Git Product home page Git Product logo

oryx's Introduction

Overview

This is a redesign of the Oryx project as "Oryx 2.0". The primary design goals are:

  1. A more reusable platform for lambda-architecture-style designs, with batch, speed and serving layers
  2. Make each layer usable independently
  3. Fuller support for common machine learning needs
  • Test/train set split and evaluation
  • Parallel model build
  • Hyper-parameter selection
  1. Use newer technologies like Spark and Streaming in order to simplify:
  • Remove separate in-core implementations for scale-down
  • Remove custom data transport implementation in favor of message queues like Apache Kafka
  • Use a 'real' streaming framework instead of reimplementing a simple one
  • Remove complex MapReduce-based implementations in favor of Apache Spark-based implementations
  1. Support more input (i.e. not just CSV)

Architecture

The project will produce three "tiers", each of which builds on the last:

  1. A generic lambda architecture tier, providing batch/speed/serving layers, which is not specific to machine learning
  2. A specialization on top providing ML abstractions for hyperparameter selection, etc.
  3. An end-to-end implementation of the same standard ML algorithms as an application (ALS, random decision forests, k-means++) on top

The lambda architecture tier is most fundamental, and itself has three standard components and one connecting component:

  1. A Batch Layer, which computes a new "result" (think model, but, could be anything) as a function of all historical data, and the previous result. This may be a long-running operation which takes hours, and runs a few times a day for example.
  2. A Speed Layer, which produces and publishes incremental model updates from a stream of new data. These updates are intended to happen on the order of seconds.
  3. A Serving Layer, which receives models and updates and implements a synchronous API exposing query operations on the result.
  4. A data transport layer, which moves data between layers and receives input from external sources

Availability

Serving Speed Batch
ML app alpha (ALS only) alpha (ALS only) alpha (ALS only)
ML alpha alpha alpha
Lambda alpha alpha alpha

Module Mapping

Serving Speed Batch
Packaged binary oryx-serving oryx-speed oryx-batch
ML app oryx-ml-oryx-serving oryx-ml-mllib, oryx-ml-oryx oryx-ml-mllib, oryx-ml-oryx
ML oryx-ml oryx-ml
Lambda oryx-lambda-serving oryx-lambda oryx-lambda

Lambda Tier Implementation

Data transport

The data transport mechanism is an Apache Kafka queue.

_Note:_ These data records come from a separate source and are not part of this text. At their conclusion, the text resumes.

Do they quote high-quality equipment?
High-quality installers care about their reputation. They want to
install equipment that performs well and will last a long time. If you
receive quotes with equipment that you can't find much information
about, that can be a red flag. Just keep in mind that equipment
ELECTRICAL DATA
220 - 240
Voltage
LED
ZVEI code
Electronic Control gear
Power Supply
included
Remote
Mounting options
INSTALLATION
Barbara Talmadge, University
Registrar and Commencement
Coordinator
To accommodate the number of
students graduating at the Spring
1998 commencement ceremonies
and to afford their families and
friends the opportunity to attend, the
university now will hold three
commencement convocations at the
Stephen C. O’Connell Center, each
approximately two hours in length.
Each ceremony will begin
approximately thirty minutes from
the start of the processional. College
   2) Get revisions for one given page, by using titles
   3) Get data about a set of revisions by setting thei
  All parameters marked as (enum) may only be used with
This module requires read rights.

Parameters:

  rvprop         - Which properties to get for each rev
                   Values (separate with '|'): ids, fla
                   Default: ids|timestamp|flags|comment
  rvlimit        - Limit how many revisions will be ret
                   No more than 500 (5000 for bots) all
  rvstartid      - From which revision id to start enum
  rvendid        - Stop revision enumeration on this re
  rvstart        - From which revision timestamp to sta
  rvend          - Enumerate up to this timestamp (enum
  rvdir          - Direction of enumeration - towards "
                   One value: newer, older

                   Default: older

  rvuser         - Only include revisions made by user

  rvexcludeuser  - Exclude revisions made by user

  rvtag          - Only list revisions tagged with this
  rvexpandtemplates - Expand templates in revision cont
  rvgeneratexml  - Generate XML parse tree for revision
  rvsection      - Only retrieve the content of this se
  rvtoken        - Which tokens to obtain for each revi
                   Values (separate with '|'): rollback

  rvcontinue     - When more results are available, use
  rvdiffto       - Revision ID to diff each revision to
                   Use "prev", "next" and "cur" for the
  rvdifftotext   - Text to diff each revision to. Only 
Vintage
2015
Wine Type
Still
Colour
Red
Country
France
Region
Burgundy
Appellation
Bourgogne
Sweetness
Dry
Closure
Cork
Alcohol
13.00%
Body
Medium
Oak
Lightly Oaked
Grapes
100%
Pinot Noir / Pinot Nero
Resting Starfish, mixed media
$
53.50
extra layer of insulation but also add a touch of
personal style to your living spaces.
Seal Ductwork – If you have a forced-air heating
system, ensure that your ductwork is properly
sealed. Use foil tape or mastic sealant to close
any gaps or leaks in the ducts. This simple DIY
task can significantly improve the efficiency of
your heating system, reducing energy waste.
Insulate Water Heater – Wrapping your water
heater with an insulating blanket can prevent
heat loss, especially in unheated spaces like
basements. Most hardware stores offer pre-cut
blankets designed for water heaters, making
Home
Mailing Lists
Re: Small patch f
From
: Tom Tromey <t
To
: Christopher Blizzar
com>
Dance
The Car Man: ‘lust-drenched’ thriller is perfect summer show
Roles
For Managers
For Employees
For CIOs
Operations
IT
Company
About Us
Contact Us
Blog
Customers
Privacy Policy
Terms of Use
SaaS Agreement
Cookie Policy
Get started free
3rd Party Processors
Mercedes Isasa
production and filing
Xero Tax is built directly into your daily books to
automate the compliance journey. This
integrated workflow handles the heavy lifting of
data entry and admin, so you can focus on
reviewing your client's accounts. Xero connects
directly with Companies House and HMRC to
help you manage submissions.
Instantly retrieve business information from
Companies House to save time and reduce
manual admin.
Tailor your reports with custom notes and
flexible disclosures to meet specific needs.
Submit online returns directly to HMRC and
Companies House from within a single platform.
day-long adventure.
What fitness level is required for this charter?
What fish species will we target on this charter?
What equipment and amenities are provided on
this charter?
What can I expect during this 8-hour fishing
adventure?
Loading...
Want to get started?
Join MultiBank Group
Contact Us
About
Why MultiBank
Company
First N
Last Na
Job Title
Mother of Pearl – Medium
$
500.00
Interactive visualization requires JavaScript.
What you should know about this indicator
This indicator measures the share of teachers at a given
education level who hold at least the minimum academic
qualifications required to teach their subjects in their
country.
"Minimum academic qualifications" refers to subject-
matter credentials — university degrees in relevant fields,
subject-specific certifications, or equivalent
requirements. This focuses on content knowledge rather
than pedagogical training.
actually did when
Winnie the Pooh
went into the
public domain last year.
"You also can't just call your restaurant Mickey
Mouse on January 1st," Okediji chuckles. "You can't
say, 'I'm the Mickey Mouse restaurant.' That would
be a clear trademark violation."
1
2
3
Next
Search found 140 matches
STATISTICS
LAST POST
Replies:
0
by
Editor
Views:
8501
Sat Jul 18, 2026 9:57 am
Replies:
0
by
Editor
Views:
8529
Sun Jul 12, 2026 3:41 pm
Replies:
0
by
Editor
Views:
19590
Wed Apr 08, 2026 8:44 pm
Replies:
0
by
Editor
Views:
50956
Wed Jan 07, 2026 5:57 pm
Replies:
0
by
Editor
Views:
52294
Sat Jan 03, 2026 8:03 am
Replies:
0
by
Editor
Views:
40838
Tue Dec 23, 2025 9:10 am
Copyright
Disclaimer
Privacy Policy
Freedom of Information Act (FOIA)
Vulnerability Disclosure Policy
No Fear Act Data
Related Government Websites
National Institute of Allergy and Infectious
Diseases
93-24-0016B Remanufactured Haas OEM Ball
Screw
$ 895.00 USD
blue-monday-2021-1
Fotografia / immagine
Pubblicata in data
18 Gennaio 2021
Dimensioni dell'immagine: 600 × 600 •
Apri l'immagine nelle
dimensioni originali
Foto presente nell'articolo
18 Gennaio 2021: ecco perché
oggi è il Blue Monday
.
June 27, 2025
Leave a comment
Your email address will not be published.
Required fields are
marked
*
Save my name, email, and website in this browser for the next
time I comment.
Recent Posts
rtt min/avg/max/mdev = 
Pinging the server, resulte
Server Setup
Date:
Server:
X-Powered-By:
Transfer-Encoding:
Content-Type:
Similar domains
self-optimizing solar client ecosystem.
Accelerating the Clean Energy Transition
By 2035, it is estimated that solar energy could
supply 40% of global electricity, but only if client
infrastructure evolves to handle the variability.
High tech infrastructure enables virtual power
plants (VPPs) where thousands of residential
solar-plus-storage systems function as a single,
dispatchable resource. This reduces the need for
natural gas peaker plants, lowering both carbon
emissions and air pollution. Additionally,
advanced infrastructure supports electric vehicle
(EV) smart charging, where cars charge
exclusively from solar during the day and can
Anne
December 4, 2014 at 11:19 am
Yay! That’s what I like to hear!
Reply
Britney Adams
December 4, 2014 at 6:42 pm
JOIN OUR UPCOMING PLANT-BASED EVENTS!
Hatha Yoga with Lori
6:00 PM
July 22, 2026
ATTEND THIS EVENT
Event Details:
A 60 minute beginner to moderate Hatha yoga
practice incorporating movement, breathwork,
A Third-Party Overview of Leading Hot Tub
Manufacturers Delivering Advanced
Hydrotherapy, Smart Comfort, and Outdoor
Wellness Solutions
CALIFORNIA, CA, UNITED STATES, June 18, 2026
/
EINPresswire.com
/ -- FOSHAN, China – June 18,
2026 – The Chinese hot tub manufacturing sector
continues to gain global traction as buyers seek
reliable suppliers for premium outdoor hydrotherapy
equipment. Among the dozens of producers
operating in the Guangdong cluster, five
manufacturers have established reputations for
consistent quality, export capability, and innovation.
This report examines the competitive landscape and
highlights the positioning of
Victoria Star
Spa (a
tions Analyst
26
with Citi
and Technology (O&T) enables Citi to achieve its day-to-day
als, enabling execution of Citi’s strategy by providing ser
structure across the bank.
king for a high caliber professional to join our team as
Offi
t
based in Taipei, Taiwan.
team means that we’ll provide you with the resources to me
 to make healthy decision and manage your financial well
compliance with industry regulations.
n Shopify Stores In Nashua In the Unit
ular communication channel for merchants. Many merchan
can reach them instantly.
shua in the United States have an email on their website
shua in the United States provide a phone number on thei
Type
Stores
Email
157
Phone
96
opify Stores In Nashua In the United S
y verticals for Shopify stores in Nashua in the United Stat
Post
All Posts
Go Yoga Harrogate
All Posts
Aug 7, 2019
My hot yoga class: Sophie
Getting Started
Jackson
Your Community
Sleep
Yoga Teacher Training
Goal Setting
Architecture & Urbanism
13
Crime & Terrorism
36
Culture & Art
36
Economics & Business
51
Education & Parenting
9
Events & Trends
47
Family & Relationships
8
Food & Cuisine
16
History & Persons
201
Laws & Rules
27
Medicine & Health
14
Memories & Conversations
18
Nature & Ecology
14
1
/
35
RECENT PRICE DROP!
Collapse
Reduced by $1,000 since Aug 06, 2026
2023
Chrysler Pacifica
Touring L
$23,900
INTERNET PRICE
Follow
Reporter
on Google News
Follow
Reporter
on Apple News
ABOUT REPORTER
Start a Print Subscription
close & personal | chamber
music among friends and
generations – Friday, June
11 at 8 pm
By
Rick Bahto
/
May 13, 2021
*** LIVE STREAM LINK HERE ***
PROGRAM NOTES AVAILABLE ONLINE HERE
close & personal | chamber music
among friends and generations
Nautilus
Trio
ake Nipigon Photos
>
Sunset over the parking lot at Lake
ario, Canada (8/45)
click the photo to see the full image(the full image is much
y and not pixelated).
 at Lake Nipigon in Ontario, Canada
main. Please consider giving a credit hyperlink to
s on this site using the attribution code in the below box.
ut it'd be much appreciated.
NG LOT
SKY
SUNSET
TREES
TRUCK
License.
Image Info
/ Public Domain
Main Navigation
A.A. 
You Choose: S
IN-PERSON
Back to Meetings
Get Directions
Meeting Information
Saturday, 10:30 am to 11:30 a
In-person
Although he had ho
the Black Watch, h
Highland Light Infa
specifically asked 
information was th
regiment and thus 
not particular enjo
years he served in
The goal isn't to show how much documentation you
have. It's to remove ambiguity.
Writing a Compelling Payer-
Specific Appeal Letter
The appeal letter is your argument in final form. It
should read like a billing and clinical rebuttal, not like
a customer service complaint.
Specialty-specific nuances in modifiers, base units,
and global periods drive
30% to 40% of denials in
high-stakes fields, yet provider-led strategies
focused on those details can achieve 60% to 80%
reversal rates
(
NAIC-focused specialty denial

Any process -- including but not limited to the serving layer -- can put data onto the queue, to be seen by the speed and batch layers. Kafka queues are also used to publish both models and model updates, for consumption by the speed and serving layers.

Batch Layer

The batch layer is implemented as a Spark Streaming process on a Hadoop cluster, which reads data from the input Kafka queue. The Streaming process necessarily has a very long period -- hours or even a day. It uses Spark to save the current window of data to HDFS, and then combine with all historical data on HDFS, and initiate building of a new result. The result is written to HDFS, and, also published to a Kafka queue.

Speed Layer

The speed layer is implemented as a Spark Streaming process as well, which also listens for data from the input Kafka queue. It has a much shorter period, on the order of seconds. It periodically loads a new model from the model queue and continually produces model updates. These are put back onto the model queue too.

Serving Layer

The serving layer listens for model and model updates on the model queue. It maintains model state in memory. It exposes an HTTP REST API on top of methods that query the model in memory. There will be many of these deployed for scale. Each may also accept new data and write it to Kafka where it can be seen by all Speed layers. The different layer defaults are provided by a reference.conf. Applications are expected to provide their own conf file to specify properties that determine what application resources are required. This can be provided using an application.conf available in the classpath (which typesafe's Config will load automatically) or by providing a command line argument which specifies a config file to load (eg -Dconfig.file=/cfg.conf) or even by specifying individual properties on the command line (eg: -D=).

Usage and Deployment

The application will be written in Java, using Spark 1.x, Hadoop 2.4.x+, Tomcat 8.x, Kafka 0.8.x, Zookeeper, etc. Configuration will again use a single Typesafe Config config file, wherein applications configure an entire deployment of the system. This includes implementations of key interface classes which implement the batch, speed, and serving logic. Applications will package and deploy their implementations with each instance of the layer binaries. Each of these will be a runnable Java binary which starts all necessary services.

ML Tier Implementation

The ML tier is simply an implementation and specialization of the generic interfaces mentioned above, which implement common ML needs and then expose a different ML-specific interface for applications to fill in.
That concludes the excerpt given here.